A time to dance, a time to mourn ...

Shona MacTavish gave her final performance yesterday.

Naturally, the woman who brought dance to thousands of people as a performer, choreographer and teacher was centre stage and an individual to the end, her coffin being a bespoke, flower-bedecked piece of wickerwork.

Mrs MacTavish (99) died last Tuesday after a colourful and eventful life.

As her son, Dugald, told a packed Knox Church service, it was remarkable that she had lived and worked in Austria, Australia, China and South Africa, married and had three children, become a widow and returned to New Zealand, all by the age of 35.
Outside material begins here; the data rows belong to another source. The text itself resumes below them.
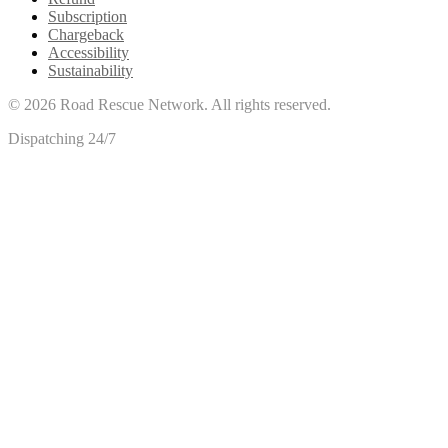
Subscription
Chargeback
Accessibility
Sustainability
©
2026
Road Rescue Network. All rights reserved.
Dispatching 24/7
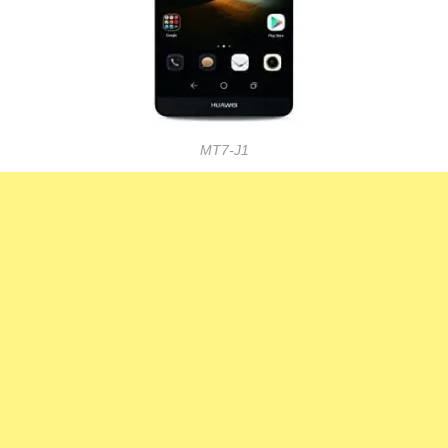
MT7-J1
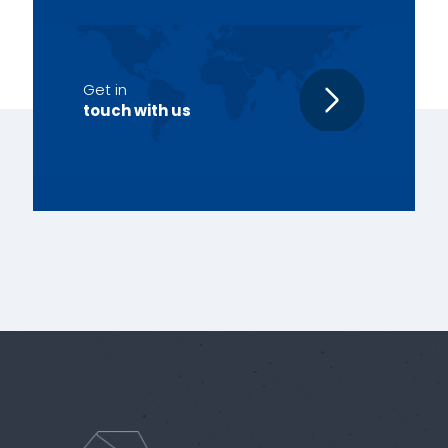
Get in
touch with us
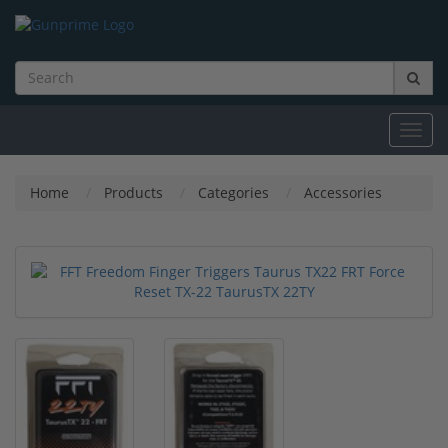
Toggl
navig
Home
Products
Categories
Accessories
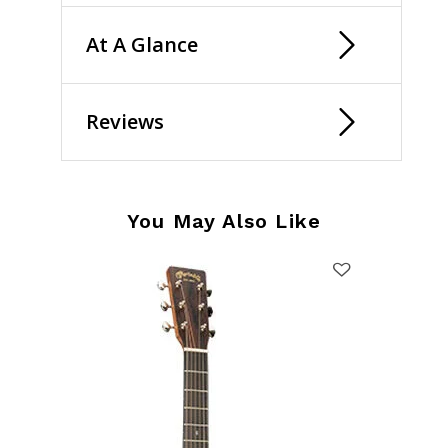
At A Glance
Reviews
You May Also Like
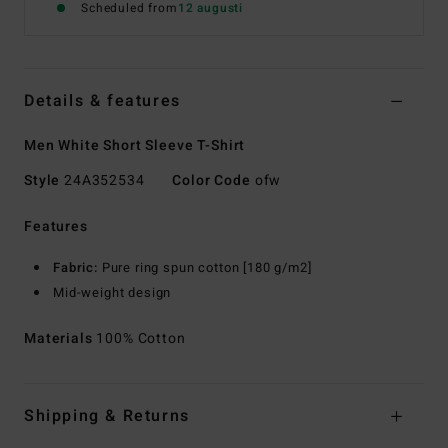
Scheduled from
12 augusti
Details & features
Men White Short Sleeve T-Shirt
Style
24A352534
Color Code
ofw
Features
Fabric:
Pure ring spun cotton [180 g/m2]
Mid-weight design
Materials
100% Cotton
Shipping & Returns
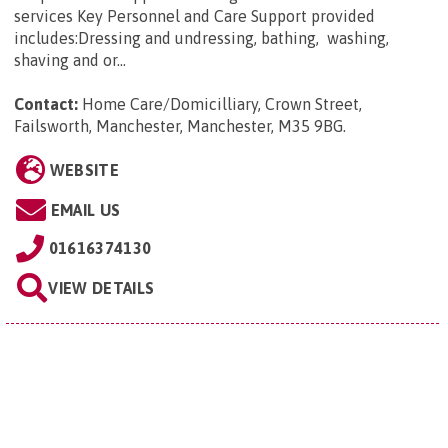
services Key Personnel and Care Support provided
includes:Dressing and undressing, bathing, washing,
shaving and or...
Contact:
Home Care/Domicilliary, Crown Street,
Failsworth, Manchester, Manchester, M35 9BG
.
WEBSITE
EMAIL US
01616374130
VIEW DETAILS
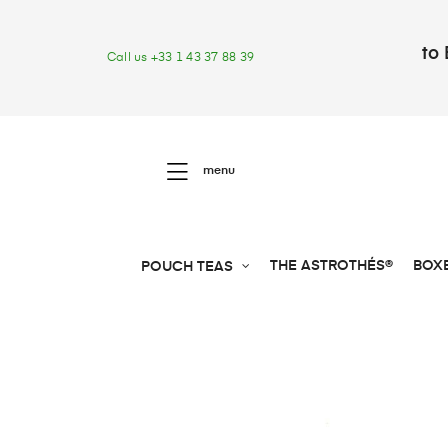
to 
Call us +33 1 43 37 88 39
menu
THE ASTROTHÉS®
BOX
POUCH TEAS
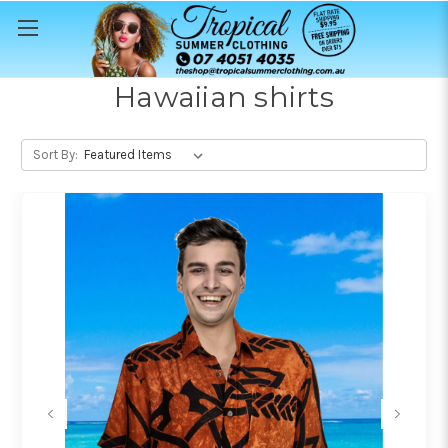
Hawaiian shirts
Sort By:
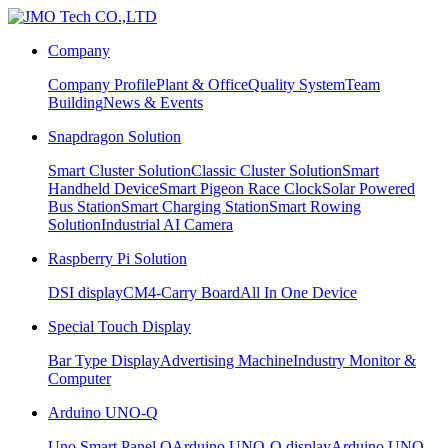
Company
Company Profile
Plant & Office
Quality System
Team
Building
News & Events
Snapdragon Solution
Smart Cluster Solution
Classic Cluster Solution
Smart
Handheld Device
Smart Pigeon Race Clock
Solar Powered
Bus Station
Smart Charging Station
Smart Rowing
Solution
Industrial AI Camera
Raspberry Pi Solution
DSI display
CM4-Carry Board
All In One Device
Special Touch Display
Bar Type Display
Advertising Machine
Industry Monitor &
Computer
Arduino UNO-Q
Uno Smart Panel Q
Arduino UNO-Q display
Arduino UNO-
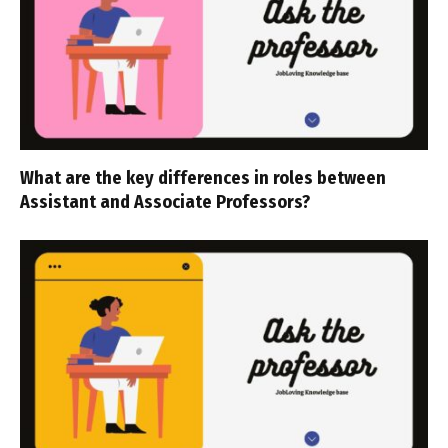
What are the key differences in roles between
Assistant and Associate Professors?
People express their love of movement at Shona MacTavish’s funeral at Knox Church yesterday. Photo: Stephen Jaquiery
People express their love of movement at Shona MacTavish’s funeral at Knox Church yesterday. Photo: Stephen Jaquiery
Back in Dunedin, the training Mrs MacTavish received as a dancer with the Bodenwieser Ballet was imparted to generations of New Zealand dancers, as many of the country's leading performers and choreographers took their first steps with her encouragement.

Many returned the favour yesterday, dance featuring at the beginning, middle and end of the service.

The casket was escorted throughout its journey by dancers, Mrs MacTavish's daughters Trina and Terry danced Let Justice Roll Down, and as the service closed, members of the congregation were invited to improvise a dance of their own, accompanied by The Byrds' Turn! Turn! Turn!.

It was unrehearsed, unchoreographed and an exuberant cacophony Mrs MacTavish would have enjoyed immensely.

Shona MacTavish
Shona MacTavish
While she was best known as a performer, having founded New Zealand's first modern dance studio, her three children all highlighted Mrs MacTavish's concern for social and human rights issues, her passion for the underdog, and how she would always give something of herself to other people.

''She could make people feel secure in an insecure world,'' Trina Laurence said.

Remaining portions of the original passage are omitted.